What started off as helping out coach his younger brother’s baseball team ended up turning into a Hall of Fame basketball coaching career.
Aric Russell wasn’t sure he wanted to be a coach until he did his younger brother a favor. It was a youth knothole baseball league in which they needed a coach, so Russell stepped up.
“They lost a lot of games and then we got into contention. I really got into it, figured things out and that’s when I knew I wanted to get into coaching. From the strategizing to figuring out teams weaknesses, I loved it,” Russell said.
After 25 years coaching the high school game, Russell announced his retirement last week as Campbell County’s boys basketball coach. He finishes with 459 wins coaching boys and girls. While he was unsure even at the end of the season when Campbell County lost to Mason County in the 10th Region tournament semifinals, he reflected back, had conversations with his family and then knew.
“It sounds kind of cliché, but I just knew it was time. I always had older coaches tell me I’d know when that time came and it is now. The grind of everything, there’s so much more to coaching then games and practices. Coaches need to put their all into other things outside of just coaching these kids,” Russell said.
The decision still didn’t come as an easy one.
“It was hard, you do something for 25 years and it’s just always a tough decision to make. You don’t want the kids coming back thinking you’re leaving them, but I told them Campbell County is bigger than any one person and they’ll keep on rolling,” Russell said.
He got his start on the basketball side of coaching at Newport Middle School, coaching the seventh grade team.

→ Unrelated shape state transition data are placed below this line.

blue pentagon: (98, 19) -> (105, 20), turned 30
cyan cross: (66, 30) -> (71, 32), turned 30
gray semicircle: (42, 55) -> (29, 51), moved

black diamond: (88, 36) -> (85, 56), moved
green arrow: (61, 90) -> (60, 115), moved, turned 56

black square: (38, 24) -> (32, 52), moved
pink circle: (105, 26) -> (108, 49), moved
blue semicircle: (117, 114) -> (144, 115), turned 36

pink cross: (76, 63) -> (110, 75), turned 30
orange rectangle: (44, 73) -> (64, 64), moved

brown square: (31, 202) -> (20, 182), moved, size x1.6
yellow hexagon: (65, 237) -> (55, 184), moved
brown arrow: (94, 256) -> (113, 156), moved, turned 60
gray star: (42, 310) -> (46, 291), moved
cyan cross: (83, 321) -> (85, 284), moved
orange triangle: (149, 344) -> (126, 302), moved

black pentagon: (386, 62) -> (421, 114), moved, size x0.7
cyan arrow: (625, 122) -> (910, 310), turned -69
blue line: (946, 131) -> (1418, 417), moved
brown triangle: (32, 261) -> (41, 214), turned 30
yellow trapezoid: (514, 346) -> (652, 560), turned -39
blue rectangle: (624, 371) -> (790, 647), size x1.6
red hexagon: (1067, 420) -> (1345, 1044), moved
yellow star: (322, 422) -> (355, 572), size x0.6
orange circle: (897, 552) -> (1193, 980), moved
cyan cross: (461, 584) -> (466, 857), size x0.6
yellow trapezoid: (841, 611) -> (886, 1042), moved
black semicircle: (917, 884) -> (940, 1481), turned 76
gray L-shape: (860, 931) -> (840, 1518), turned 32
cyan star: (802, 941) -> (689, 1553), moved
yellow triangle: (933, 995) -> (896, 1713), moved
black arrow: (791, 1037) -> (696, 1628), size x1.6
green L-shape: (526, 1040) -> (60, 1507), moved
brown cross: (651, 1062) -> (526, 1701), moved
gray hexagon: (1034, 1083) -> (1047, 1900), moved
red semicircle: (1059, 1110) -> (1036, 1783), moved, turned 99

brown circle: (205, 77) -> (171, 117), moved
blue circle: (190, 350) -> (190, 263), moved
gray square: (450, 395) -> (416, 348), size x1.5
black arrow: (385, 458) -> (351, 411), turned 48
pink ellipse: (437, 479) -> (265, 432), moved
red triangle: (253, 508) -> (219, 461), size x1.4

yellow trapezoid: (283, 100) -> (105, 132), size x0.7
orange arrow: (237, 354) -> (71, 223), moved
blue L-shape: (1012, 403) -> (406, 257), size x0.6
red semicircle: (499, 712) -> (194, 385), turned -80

He then went on to Campbell County and coached the freshman team on Danny Sullivan’s staff. While Campbell County is where he wanted to be, he knew he had to go elsewhere to land a head coaching position at the high school ranks.
“They had so many coaches on staff I knew I had to start somewhere else,” Russell said.
So Russell went back to Newport to coach the freshman team on Mark Krebs’ staff before eventually taking the Newport girls head coaching position. He coached the girls team for three seasons, winning 51 games in the three-year span.
“I really learned things as a coach then. You really have to run things and plan things out in situations where boys sometimes can do things on their own and create their own shots. Not saying the girls can’t do that, but there’s a little more to it in finding open shots. You can’t run the same thing every year and you have to adapt to what you have. I felt like I learned that early,” Russell said.
Russell then coached the Newport boys from 2001-10, winning 124 games in his tenure with the Wildcats and leading them to the promise land in 2010 when they won the Ninth Region title for the first time in 58 years. Russell helped build the Newport program up, enduring seven seasons of .500 or worse records and failing to make the region tournament in his first eight years. But the ninth year the Wildcats struck lightning in a bottle, shocking Holmes in the Ninth Region championship and making it to Rupp Arena for the Sweet 16.
Then a big decision came. Head back to his alma mater to coach the Camels or stay where he built things up?
“It was really hard to leave Newport. Really went back and forth on if I was going to leave. My house is less than a mile away from Campbell County. My kids were younger and started to come through the system. Knew I could coach my son and be with my daughter. It was a tough decision, but a family decision to make that move,” Russell said.
He took over at Campbell County in 2010 and coached the Camels the last 13 seasons. Things didn’t take as long to get going at Campbell County. He guided the Camels to a 37th District title in his second season and then won 10 more consecutively from 2014-23. Four 10th Region titles came with that, including a state semifinal appearance in 2019.
“We had players that bought into what we were teaching and put the team above all the other things. Having my assistants on staff that were with me pretty much the whole time helped. Everyone had their roles on the coaching staff and how to relay things. Older players would then relay it to the younger players. That culture constituted in winning,” Russell said.
He got to coach his son Jesse and see his daughter Hope both make state tournaments, Jesse in basketball in 2018 and Hope in volleyball in 2018 and ’19.
“If it wasn’t for Jesse, I may have got out of the game even sooner. Being able to spend that time with him and the moment I’ll never forget is when he was in the starting lineup at Rupp Arena and I was standing behind him and whispered in his ear and just let him know how proud of him I was. Being able to spend that moment with my son was really neat. You don’t always get those opportunities,” Russell said.
Russell won 408 games as a boys coach, 51 as a girls coach. The 284 wins at Campbell County is the most in program history and the 459 wins in total is third most in Northern Kentucky history, trailing only St. Henry’s Dave Faust and former St. Thomas and Highlands coach Ken Shields.
“Basketball is not easy and doing it the right way and you have to put a lot of time into it. Now it’s time to let someone else do it,” Russell said.